Thérèse thought it best to interrupt the situation; so, pale and silently she prepared to mount her horse. He came to her assistance of course, and when she was seated she drew off her loose riding glove and held out her hand to him. He pressed it gratefully, then touched it with his lips; then turned it and kissed the half open palm.

She did not leave him this time, but rode at his side in silence with a frown and little line of thought between her blue eyes.

As they were nearing the store she said diffidently: “Mr.
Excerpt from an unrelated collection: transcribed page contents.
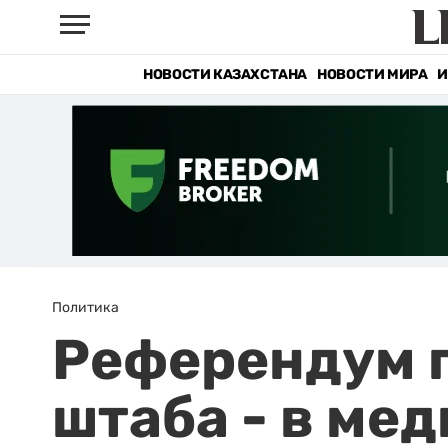
НОВОСТИ КАЗАХСТАНА
НОВОСТИ МИРА
И
Политика
Референдум п
штаба - в ме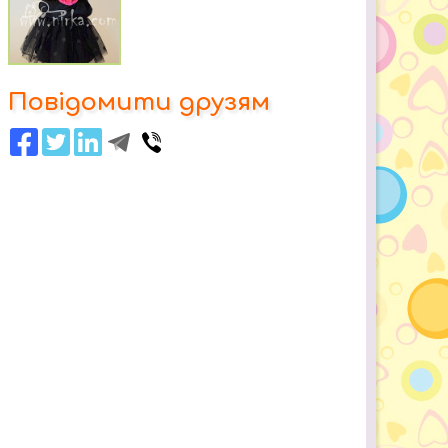
Повідомити друзям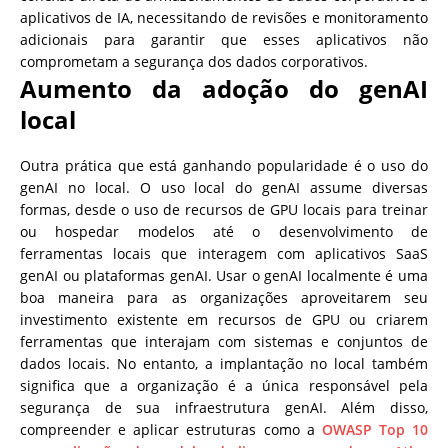
aplicativos de IA, necessitando de revisões e monitoramento
adicionais para garantir que esses aplicativos não
comprometam a segurança dos dados corporativos.
Aumento da adoção do genAI
local
Outra prática que está ganhando popularidade é o uso do
genAI no local. O uso local do genAI assume diversas
formas, desde o uso de recursos de GPU locais para treinar
ou hospedar modelos até o desenvolvimento de
ferramentas locais que interagem com aplicativos SaaS
genAI ou plataformas genAI. Usar o genAI localmente é uma
boa maneira para as organizações aproveitarem seu
investimento existente em recursos de GPU ou criarem
ferramentas que interajam com sistemas e conjuntos de
dados locais. No entanto, a implantação no local também
significa que a organização é a única responsável pela
segurança de sua infraestrutura genAI. Além disso,
compreender e aplicar estruturas como a
OWASP Top 10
Hosmer, I wonder if it wouldn’t be best for you to put the mill in some one else’s charge--and go away from Place-du-Bois.”

“I believe you always speak with a purpose, Mrs. Lafirme: you have somebody’s ultimate good in view, when you say that. Is it your own, or mine or whose is it?”

“Oh! not mine.”

“I will leave Place-du-Bois, certainly, if you wish it.”

As she looked at him she was forced to admit that she had never seen him look as he did now. His face, usually serious, had a whole unwritten tragedy in it. And she felt altogether sore and puzzled and exasperated over man’s problematic nature.

“I don’t think it should be left entirely to me to say. Doesn’t your own reason suggest a proper course in the matter?”

“My reason is utterly unable to determine anything in which you are concerned. Mrs. Lafirme,” he said checking his horse and laying a restraining hand on her bridle, “let me speak to you one moment. I know you are a woman to whom one may speak the truth. Of course, you remember that you prevailed upon me to go back to my wife. To you it seemed the right thing--to me it seemed certainly hard--but no more nor less than taking up the old unhappy routine of life, where I had left it when I quitted her. I reasoned much like a stupid child who thinks the colors in his kaleidoscope may fall twice into the same design. In place of the old, I found an entirely new situation--horrid, sickening, requiring such a strain upon my energies to live through it, that I believe it’s an absurdity to waste so much moral force for so poor an aim--there would be more dignity in putting an end to my life. It doesn’t make it any the more bearable to feel that the cause of this unlooked for change lies within myself--my altered feelings. But it seems to me that I have the right to ask you not to take yourself out of my life; your moral support; your bodily atmosphere. I hope not to give way to the weakness of speaking of these things again: but before you leave me, tell me, do you understand a little better why I need you?”

“Yes, I understand now; and I thank you for talking so openly to me. Don’t go away from Place-du-Bois: it would make me very wretched.”

She said no more and he was glad of it, for her last words held almost the force of action for him; as though she had let him feel for an instant her heart beat against his own with an echoing pain.

Their ways now diverged. She went in the direction of the house and he to the store where he found Grégoire, whom he sent for his wife.